The rate of beheadings and Islamist-inspired stabbings has risen 11-fold in the last five years according to a major new report. Terror attacks in the UK also tripled during this period.
The 1000-page report by the Henry Jackson Society examines all terror convictions and suicide attacks inspired by Islamism in the UK between 1998 and 2015. It warns “Islamism-inspired terrorism remains the principal terrorism threat”.
The report recorded 269 convictions during the period, involving 253 individuals. 72 per cent of those who committed Islamism-related offences (IROs) were British nationals. 16 per cent were converts to Islam.
The report states: “The 269 Islamism-related offences (IROs) comprise 135 distinct terrorism cases.
“The rate of offending increased in the five-year period between 2011 and 2015 compared to the 13-year period between 1998 and 2010.
“IROs doubled in five years (increasing from an average of 12 to 23 per year) while distinct terrorism cases almost tripled (from five per year to 14 per year).”
The most common place of arrest for IROs were ethnically diverse areas, with London accounting for 42 per cent of the total, and Birmingham 14 per cent.
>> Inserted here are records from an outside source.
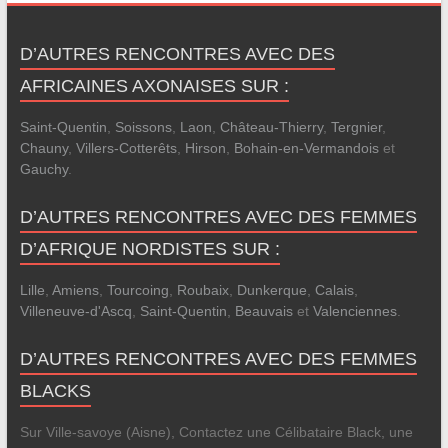
D’AUTRES RENCONTRES AVEC DES
AFRICAINES AXONAISES SUR :
Saint-Quentin
,
Soissons
,
Laon
,
Château-Thierry
,
Tergnier
,
Chauny
,
Villers-Cotterêts
,
Hirson
,
Bohain-en-Vermandois
et
Gauchy
.
D’AUTRES RENCONTRES AVEC DES FEMMES
D’AFRIQUE NORDISTES SUR :
Lille
,
Amiens
,
Tourcoing
,
Roubaix
,
Dunkerque
,
Calais
,
Villeneuve-d'Ascq
,
Saint-Quentin
,
Beauvais
et
Valenciennes
.
D’AUTRES RENCONTRES AVEC DES FEMMES
BLACKS
Sur Ville-savoye (Aisne), Contactez une Célibataire Black, une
The study found “little correlation between involvement in terrorism and educational achievement and employment status”, with a quarter of IROs having been committed by individuals who had some form of higher education.
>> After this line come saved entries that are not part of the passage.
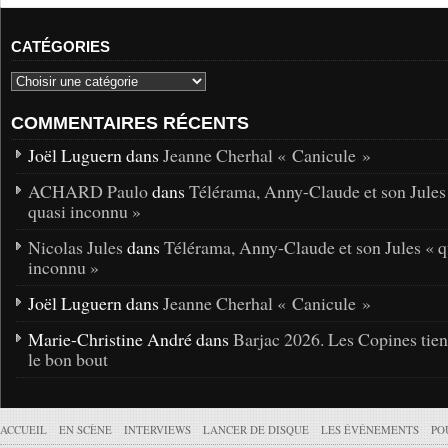
CATÉGORIES
COMMENTAIRES RÉCENTS
Joël Luguern dans
Jeanne Cherhal « Canicule »
ACHARD Paulo
dans
Télérama, Anny-Claude et son Jules
quasi inconnu »
Nicolas Jules
dans
Télérama, Anny-Claude et son Jules « q
inconnu »
Joël Luguern dans
Jeanne Cherhal « Canicule »
Marie-Christine André dans
Barjac 2026. Les Copines tie
le bon bout
ACCUEIL
EN SCÈNE
INTERVIEWS
LANCER DE DISQUE
LES ÉVÉNEMENTS
PO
According to the report, 22 per cent of the people convicted had attended terrorist training camps while 44 per cent had direct links to a proscribed terror organisation, the most common of which were the UK-based al-Muhajiroun, al-Qaeda (10 per cent overall) and Islamic State.
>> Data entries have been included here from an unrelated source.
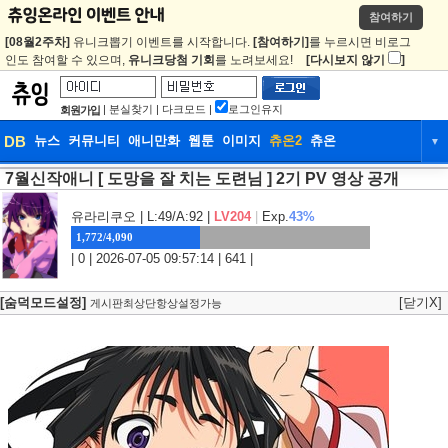
참여하기
[08월2주차]
유니크뽑기 이벤트를 시작합니다.
[참여하기]
를 누르시면 비로그
인도 참여할 수 있으며,
유니크당첨 기회
를 노려보세요!
[다시보지 않기
]
|
분실찾기
|
다크모드
|
로그인유지
회원가입
DB
뉴스
커뮤니티
애니만화
웹툰
이미지
츄온2
츄온
▼
7월신작애니 [ 도망을 잘 치는 도련님 ] 2기 PV 영상 공개
DB
뉴스
커뮤니티
애니만화
웹툰
이미지
츄온2
츄온
유라리쿠오
| L:49/A:92 |
LV204
|
Exp.
43%
1,772/4,090
| 0 | 2026-07-05 09:57:14 | 641 |
[숨덕모드설정]
[닫기X]
게시판최상단항상설정가능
Prevent, the government’s major deradicalisation program, has been attacked by activists, unions and other bodies for being “racist”, and discriminatory towards Muslims.
Conservative MP Lucy Allan last month reported that increasing pressure on teachers to refer children to the Prevent Strategy for reasons other than radical Islam has led to schools considering whether attendance at a fathers’ rights march or a protest against badger culls could qualify a pupil for referral.
And in January, a 15-year-old schoolboy who thought “Muslim women shouldn’t be allowed to wear the niqab”, was identified as a potential terrorist and put through the government’s strictest de-radicalisation programme.